→ Exercise: Exact copies of all the lines below are required, with the pictures omitted.

→ Exercise materials:
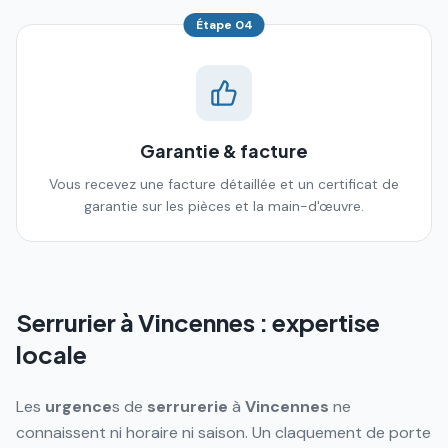
Étape
04
Garantie & facture
Vous recevez une facture détaillée et un certificat de
garantie sur les pièces et la main-d'œuvre.
Serrurier à
Vincennes
: expertise
locale
Les
urgence
s de
serrurerie
à
Vincennes
ne
connaissent ni horaire ni saison. Un claquement de porte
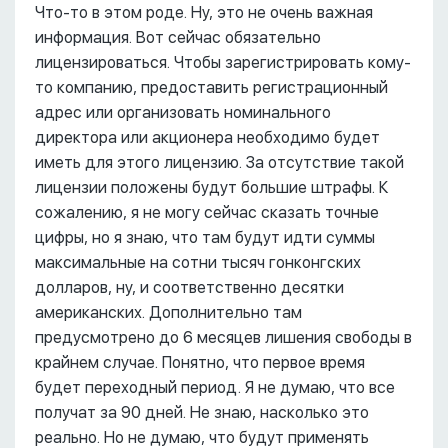
Что-то в этом роде. Ну, это не очень важная
информация. Вот сейчас обязательно
лицензироваться. Чтобы зарегистрировать кому-
то компанию, предоставить регистрационный
адрес или организовать номинального
директора или акционера необходимо будет
иметь для этого лицензию. За отсутствие такой
лицензии положены будут большие штрафы. К
сожалению, я не могу сейчас сказать точные
цифры, но я знаю, что там будут идти суммы
максимальные на сотни тысяч гонконгских
долларов, ну, и соответственно десятки
американских. Дополнительно там
предусмотрено до 6 месяцев лишения свободы в
крайнем случае. Понятно, что первое время
будет переходный период. Я не думаю, что все
получат за 90 дней. Не знаю, насколько это
реально. Но не думаю, что будут применять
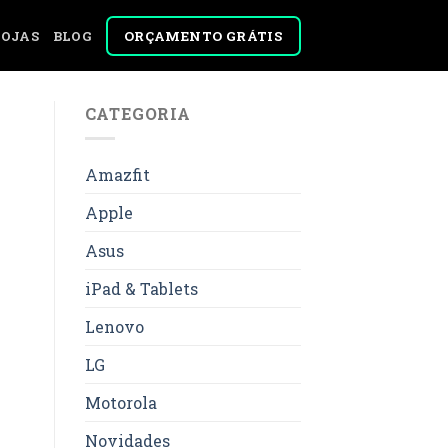
ORÇAMENTO GRÁTIS
LOJAS
BLOG
CATEGORIA
Amazfit
Apple
Asus
iPad & Tablets
Lenovo
LG
Motorola
Novidades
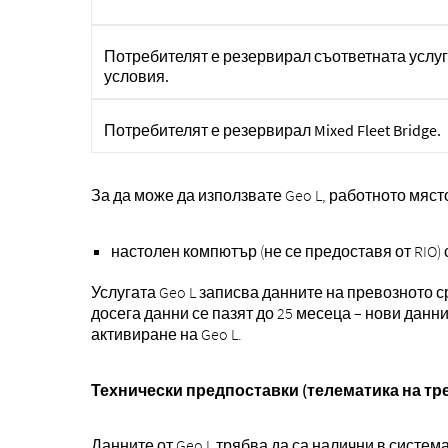
Потребителят е резервирал съответната услуга
условия.
Потребителят е резервирал Mixed Fleet Bridge.
За да може да използвате Geo L, работното мяст
настолен компютър (не се предоставя от RIO)
Услугата Geo L записва данните на превозното 
досега данни се пазят до 25 месеца – нови данн
активиране на Geo L.
Технически предпоставки (телематика на тре
Данните от Geo L трябва да са налични в система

→ Response area:
Étape
04
Garantie & facture
Vous recevez une facture détaillée et un certificat de
garantie sur les pièces et la main-d'œuvre.
Serrurier à
Vincennes
: expertise
locale
Les
urgence
s de
serrurerie
à
Vincennes
ne
connaissent ni horaire ni saison. Un claquement de porte
Что-то в этом роде. Ну, это не очень важная
информация. Вот сейчас обязательно
лицензироваться. Чтобы зарегистрировать кому-
то компанию, предоставить регистрационный
адрес или организовать номинального
директора или акционера необходимо будет
иметь для этого лицензию. За отсутствие такой
лицензии положены будут большие штрафы. К
сожалению, я не могу сейчас сказать точные
цифры, но я знаю, что там будут идти суммы
максимальные на сотни тысяч гонконгских
долларов, ну, и соответственно десятки
американских. Дополнительно там
предусмотрено до 6 месяцев лишения свободы в
крайнем случае. Понятно, что первое время
будет переходный период. Я не думаю, что все
получат за 90 дней. Не знаю, насколько это
реально. Но не думаю, что будут применять
ORÇAMENTO GRÁTIS
LOJAS
BLOG
CATEGORIA
Amazfit
Apple
Asus
iPad & Tablets
Lenovo
LG
Motorola
Novidades
Потребителят е резервирал съответната услуга
условия.
Потребителят е резервирал Mixed Fleet Bridge.
За да може да използвате Geo L, работното мяст
настолен компютър (не се предоставя от RIO)
Услугата Geo L записва данните на превозното 
досега данни се пазят до 25 месеца – нови данн
активиране на Geo L.
Технически предпоставки (телематика на тре
Данните от Geo L трябва да са налични в система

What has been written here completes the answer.